In real markets, the EMH has trouble explaining the fact that markets often shift on sentiment rather than fundamentals. So-called rational expectations are routinely violated, and this violation has been shown to present market-timing opportunities. For example, and very pertinent to your question, in Monetary Momentum, by Neuhierl and Weber), evidence is presented for a market-timing opportunity that results from monetary policy surprises. They argue that "A simple trading strategy exploiting the drift around FOMC meetings increases Sharpe ratios relative to a buy-and-hold investment by a factor of 4." This is just one way in which monetary policy can directly (though not immediately) impact equities markets.

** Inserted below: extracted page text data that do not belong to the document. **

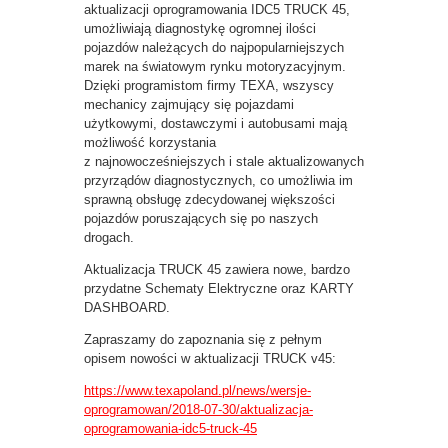
aktualizacji oprogramowania IDC5 TRUCK 45,
umożliwiają diagnostykę ogromnej ilości
pojazdów należących do najpopularniejszych
marek na światowym rynku motoryzacyjnym.
Dzięki programistom firmy TEXA, wszyscy
mechanicy zajmujący się pojazdami
użytkowymi, dostawczymi i autobusami mają
możliwość korzystania
z najnowocześniejszych i stale aktualizowanych
przyrządów diagnostycznych, co umożliwia im
sprawną obsługę zdecydowanej większości
pojazdów poruszających się po naszych
drogach.
Aktualizacja TRUCK 45 zawiera nowe, bardzo
przydatne Schematy Elektryczne oraz KARTY
DASHBOARD.
Zapraszamy do zapoznania się z pełnym
opisem nowości w aktualizacji TRUCK v45:
https://www.texapoland.pl/news/wersje-
oprogramowan/2018-07-30/aktualizacja-
oprogramowania-idc5-truck-45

Another is a matter of current concern - that the persistent low-interest rate environment supported by Fed overnight lending activities (e.g., through repo markets) is flooding the banking system with cheap currency. The theory behind why this is troublesome runs something like the following:
Banks find themselves in the awkward position of not being able to leave this money on the table due to the low lending rates ("it's too good to pass up!"). In a healthy economy with good fundamentals that support long-term growth, banks would take this money and immediately loan it out at slightly higher interest, making money on the spread. But if - as is argued - the economy is not doing so well, banks are reluctant to add loans to their balance sheet. The question then becomes what can they do with this nearly-free money that will create an interest rate spread?
The suggested answer is that they invest it in the equities market. Since the repeal of the Glass-Steagal Act in the US in the late 1990s, this was possible because there was no longer a legal requirement to separate a bank's commercial lending activities from its investment banking activities.
This leads (if true) to artificial demand inflation for securities, decoupling prices from fundamentals and rendering the EMH invalid.
Long story short: The EMH, like other highly idealized models in economics, is unlikely to occur in the real world, but is a useful benchmarking tool for understanding what is really going on and identifying potential issues needing policy attention.
I’m going to stay away from the Efficient Market Hypothesis (since I believe that there’s a number of formulations), but just comment on monetary policy.
The theory is that a central bank is supposed to have a reaction function (based on economic data) as to how it sets interest rates. (For example, following a variant of the Taylor Rule.) The risk-free curve (e.g. government bond yield curve) is supposed to be priced so that forward rates follow the expected path of the policy rate (based on the reaction function) - plus a term premium.
This risk-free rate is an input to computing the fair value of equities.
If monetary policy evolves as anticipated, actual short rates end up where forwards predict. The implication is that bond prices end up where forwards predict. This means that this input to equity prices is effectively unchanged, and thus should not affect equity prices.